Thinking of Nadia’s execution by drowning
I remember the times red-faced, ashamed, seen, seen doing—
whatever. What teenagers do. I suffered embarrassment.
It was a real world.
Take a breath.
Which way were you facing? For how many minutes did you live?
From the bottom of the pool, where she drowned,
a broken, subaqueous spirit stumbled up and over
the chains her father wrapped her in, pushed her in.
She was his daughter. Seventeen.
I was a teenager in America.
We were taught the consequences.
The consequences had to do with pregnancy.
The war was on conception.
Everyone has the right to speak.
Welcome to freedom,
late 1980s, United States of America.
It points in all directions.
That club swinging near this club.
Assertions voiced on every wavelength, every decibel.
Even paper airplanes, pointing things themselves, can make the distance.
It may just sting a little at first, salt spray from this seashore.
Inside a different kingdom the laws break, accrue
perverse slush. Read the book. The story in my hands.
Inside another kingdom they broke you, drowned you
in clear water, in clear daylight.
Late Friday morning execution. Family audience. Single, fiery spirit
Young, daring stem, pushing upwards and out.
The crime? A girl’s club, Lively Lips. Offense? Flirting.
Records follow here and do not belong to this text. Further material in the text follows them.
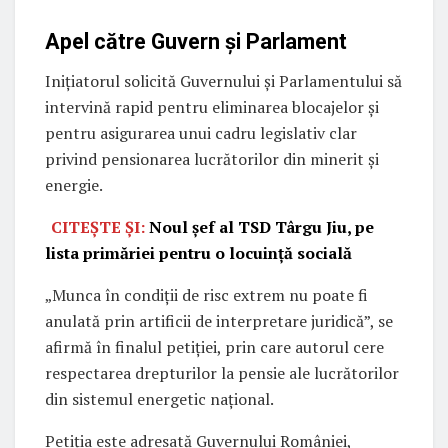
Apel către Guvern și Parlament
Inițiatorul solicită Guvernului și Parlamentului să
intervină rapid pentru eliminarea blocajelor și
pentru asigurarea unui cadru legislativ clar
privind pensionarea lucrătorilor din minerit și
energie.
CITEȘTE ȘI:
Noul șef al TSD Târgu Jiu, pe
lista primăriei pentru o locuință socială
„Munca în condiții de risc extrem nu poate fi
anulată prin artificii de interpretare juridică”, se
afirmă în finalul petiției, prin care autorul cere
respectarea drepturilor la pensie ale lucrătorilor
din sistemul energetic național.
Petiția este adresată Guvernului României,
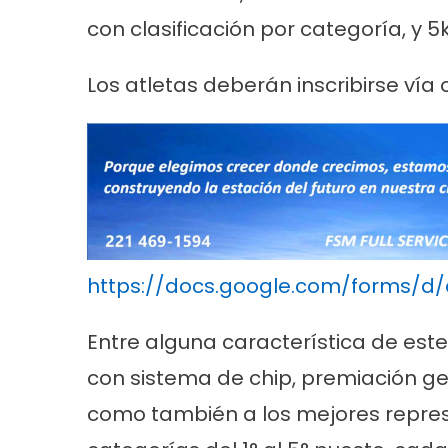
con clasificación por categoría, y 5k
Los atletas deberán inscribirse vía 
https://docs.google.com/forms/d
Entre alguna característica de este
con sistema de chip, premiación ge
como también a los mejores repre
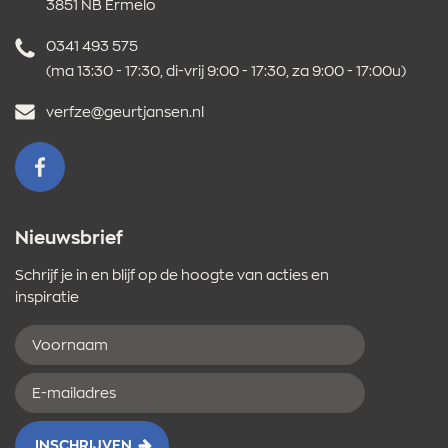
3851 NB Ermelo
Telefoonnummer
0341 493 575
(ma 13:30 - 17:30, di-vrij 9:00 - 17:30, za 9:00 - 17:00u)
E-
verfze@geurtjansen.nl
mailadres
VOLG ONS OP FACEBOOK
Nieuwsbrief
Schrijf je in en blijf op de hoogte van acties en
inspiratie
Voornaam
E-
mailadres
INSCHRIJVEN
With foreign men. Non-Saudi men.
The mutaween. Arrests.
A father drowning his daughter.
A father ordering his family to watch him drown her.
Ringing in your ears? Frantic signals up and down your spine? No exit?
Then shoved into the water.
Were you begging him? Crying for mercy?
Bubbles like a garbled redundancy
of evacuating air
racing to the surface
like a reversed plea
beneath your family
staring at the strict surface
of sealed silence.
I read about you in a book, chained to all the women in that book,
who went down with you, breathing sharply, telling your story.
Still trying to tell your story.
Death thumping, skipping across organs, pressing bells
of insulated terror.
clubs—now listen to—
fists pounding on the—
Club club, Club club
Tied to the chainlink.
At the prime of its clarity: a slump of minutes severed off.
Protruding eyes snapping shut against
something swallowing with slappy, glassy surface suctions.
No reform. Not even something like redemption.
Just your body
at the bottom of a swimming pool.
Abaaya lifting, swirling a little, here and there,
where the chains do not bind you?
Meanwhile, in America, westward expansion, firing eastward,
crossing boundaries, borders, tanks razing Iraq, rock music playing, business
Against infected barriers lay screeches, protesting, moralizing.
Certain little threats tangled,
dissected into what we think are silly oppositions. High school crumbs
trailing behind …
This is how I met you:
Before I could have met you:
Forbidden hourglass, Lively Lips
screaming between the pages of a book
I freely read
at another’s expense.
writhing to death underwater.
Black words on white pages.
—from Rattle #27, Summer 2007
Kristen Dewald: “Experience itself—the experience of life, of beauty—motivates me, not conquest, not goals per se. I hope to never, as the late poet laureate Octavio Paz wrote, ‘fall into the amnesia of the forgotten astonishment of being alive.’”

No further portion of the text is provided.